# courier vs. postfix

## McManus

I've been using postfix+cyrus-sasl to send mail for a while, and frankly I'm not overly fond of it.  I'm thinking of switching to courier.  How well does it handle/support TLS/SSL, and is SMTP easy to configure (compared to postfix+cyrus-sasl)?

----------

## darkphader

What's not to like about Postfix?

Isn't the Courier-MTA somewhat monolithic, locking you into the whole package (courier's imap/pop3/etc.)? Seems to be overkill if you just want an MTA.

There are several books available for Postfix (all are good, one is very up-to-date), lots of howtos, online help, etc. No books for Courier-MTA (that I know of), and I don't see a lot of howtos for it when Googling.

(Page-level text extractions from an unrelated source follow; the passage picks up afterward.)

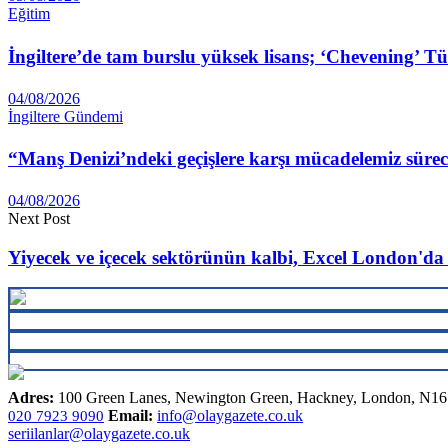
Eğitim
İngiltere’de tam burslu yüksek lisans; ‘Chevening’ Tü
04/08/2026
İngiltere Gündemi
“Manş Denizi’ndeki geçişlere karşı mücadelemiz süre
04/08/2026
Next Post
Yiyecek ve içecek sektörünün kalbi, Excel London'da
Adres:
100 Green Lanes, Newington Green, Hackney, London, N1
Email:
info@olaygazete.co.uk
020 7923 9090
seriilanlar@olaygazete.co.uk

I used to use courier-imap but switched to cyrus-imap (it has always performed better for me).

----------

## JC99

Isn't courier for maildirs? Are you using maildirs?

----------

## McManus

I'm currently using maildir with Postfix, so if Courier supports maildir, then great!

Postfix itself is fine, it's just that to get TLS/SSL support it seems like I have to use Cyrus-SASL, which I'm _not_ fond of.  At least, I can't find _good_ documentation about it.

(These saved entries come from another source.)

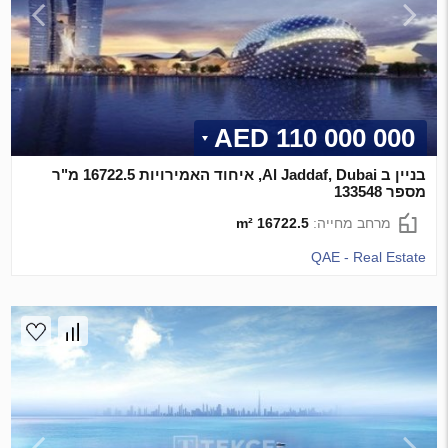
110 000 000 AED
בניין ב Al Jaddaf, Dubai, איחוד האמירויות 16722.5 מ"ר
מספר 133548
מרחב מחייה:
16722.5 m²
QAE - Real Estate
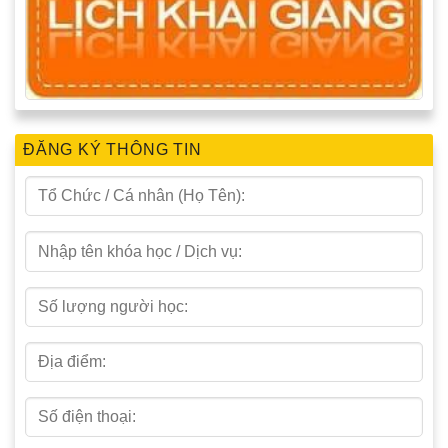
ĐĂNG KÝ THÔNG TIN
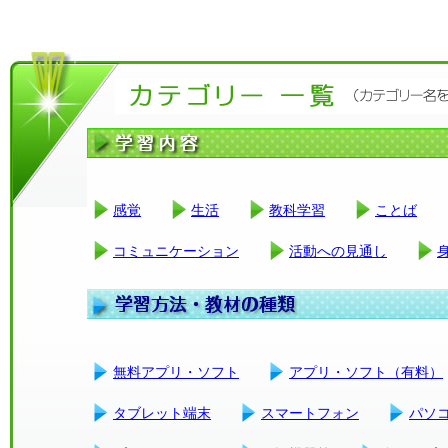
感覚
生活
教科学習
ことば
コミュニケーション
活動への見通し
無料アプリ・ソフト
アプリ・ソフト（有料）
タブレット端末
スマートフォン
パソ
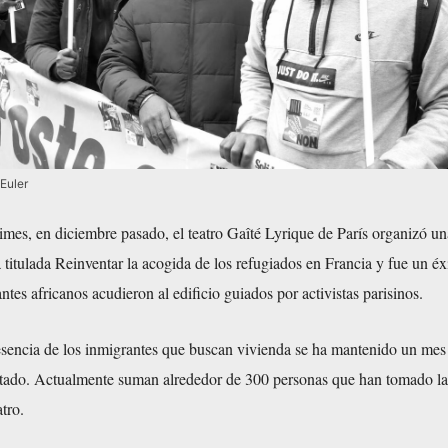
Euler
mes, en diciembre pasado, el teatro Gaîté Lyrique de París organizó un
a titulada Reinventar la acogida de los refugiados en Francia y fue un éx
tes africanos acudieron al edificio guiados por activistas parisinos.
esencia de los inmigrantes que buscan vivienda se ha mantenido un mes
tado. Actualmente suman alrededor de 300 personas que han tomado la
atro.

I was just curious as to how Courier compared to Postfix in that regard.  The way I see it, I'm already using Courier-IMAP and Courier-authlib, except with Postfix.  Why not switch to Courier as an MTA as well?

Besides, bloated is fine if it works better and is easier to configure, no?

----------

## JC99

I use qmail and courier and that combo works great

----------

## darkphader

 *McManus wrote:*   

> Postfix itself is fine, it's just that to get TLS/SSL support it seems like I have to use Cyrus-SASL, which I'm _not_ fond of.  At least, I can't find _good_ documentation about it.
> 
> I was just curious as to how Courier compared to Postfix in that regard.  The way I see it, I'm already using Courier-IMAP and Courier-authlib, except with Postfix.  Why not switch to Courier as an MTA as well?
> 
> Besides, bloated is fine if it works better and is easier to configure, no?

 

TLS/SSL and SMTP Auth (SASL) are separate (and there is an ssl and an sasl USE flag). You can use one or the other or both. SMTP Auth (SASL) allows only authenticated clients to relay, TLS/SSL encrypts the data (passwords and content) to prevent snooping. Using both is the safest if you want roaming or dial-up users to relay through your server.

"The Book of Postfix" is great and handles these subjects with chapters on both SMTP Auth and TLS. Plus a Chapter dedicated to building a Postfix, Cysur-SASL, Courier Maildrop, and Courier IMAP company mail server.

As to why not to switch I can only say that Postfix may arguably be the most well regarded MTA around currently. It also has a lot of flexibility.

Easier to configure, if that's even the case, doesn't mean it works better. On the other hand, if you believe your bloated quote maybe Exchange Server is something you should look into  :Smile: 

----------